The Palestine Development Scheme is one of the most important things that have happened to Palestine since the War. The appointment of a new High Commissioner to Palestine cannot, therefore, be expected to affect the lines of policy already laid down. In this connection continuity is anticipated as between Sir John Chancellor, who proceeds on leave next September, and Lieut.-General A. G. Wauchope, who succeeds him in Jerusalem next November.
This is the opinion expressed to-day in an editorial in the “Near East and India”, regarded as a semi-official organ of the Colonial Office.

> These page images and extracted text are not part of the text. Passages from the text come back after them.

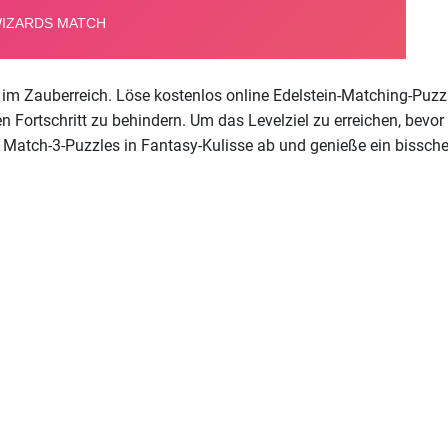
 im Zauberreich. Löse kostenlos online Edelstein-Matching-Puz
 Fortschritt zu behindern. Um das Levelziel zu erreichen, bevor
 Match-3-Puzzles in Fantasy-Kulisse ab und genieße ein bissch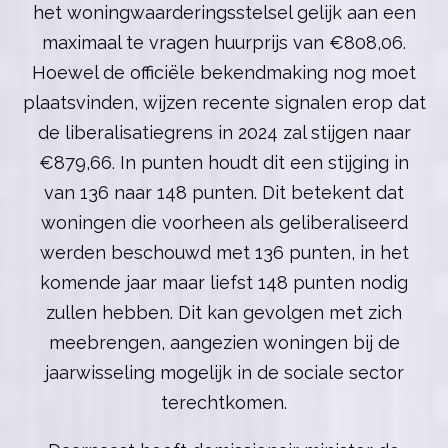
het woningwaarderingsstelsel gelijk aan een
maximaal te vragen huurprijs van €808,06.
Hoewel de officiële bekendmaking nog moet
plaatsvinden, wijzen recente signalen erop dat
de liberalisatiegrens in 2024 zal stijgen naar
€879,66. In punten houdt dit een stijging in
van 136 naar 148 punten. Dit betekent dat
woningen die voorheen als geliberaliseerd
werden beschouwd met 136 punten, in het
komende jaar maar liefst 148 punten nodig
zullen hebben. Dit kan gevolgen met zich
meebrengen, aangezien woningen bij de
jaarwisseling mogelijk in de sociale sector
terechtkomen.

There appears to exist misconception, the “Near East and India” says, in regard to the Development Scheme for Palestine, which the Mandatory Power, after it has received the report of Mr. French, Director of Development, is to put into execution. It is commonly assumed that so much is to be spent on the Arabs and so much on the Jews. But nothing is to be spent on the Arabs, and nothing on the Jews qua Jews: all is to be spent on Palestine. If the case of dispossessed Arabs is to be considered, or that of Jewish settlers requiring credit, it will be in virtue of their rank as Palestinians, the part they play, not in their particular community, but in the country as a whole. If only Jews and Arabs could be made to see this distinction, the prospects of the country would be considerably brighter. But whether that consummation be reached soon or late, the British officialsresponsible for the development of Palestine will go forward with their policy, conscious that they are on the right and only just lines.
It is now accepted by all impartial observers that the British Government at last is on the right road in Palestine. The problem is being probed to its fundamentals, and the line of future development clearly indicated. It has taken some years to discover the correct policy, but now that that discovery has been made, there can, it seems to us, be no departing from it, the paper asserts.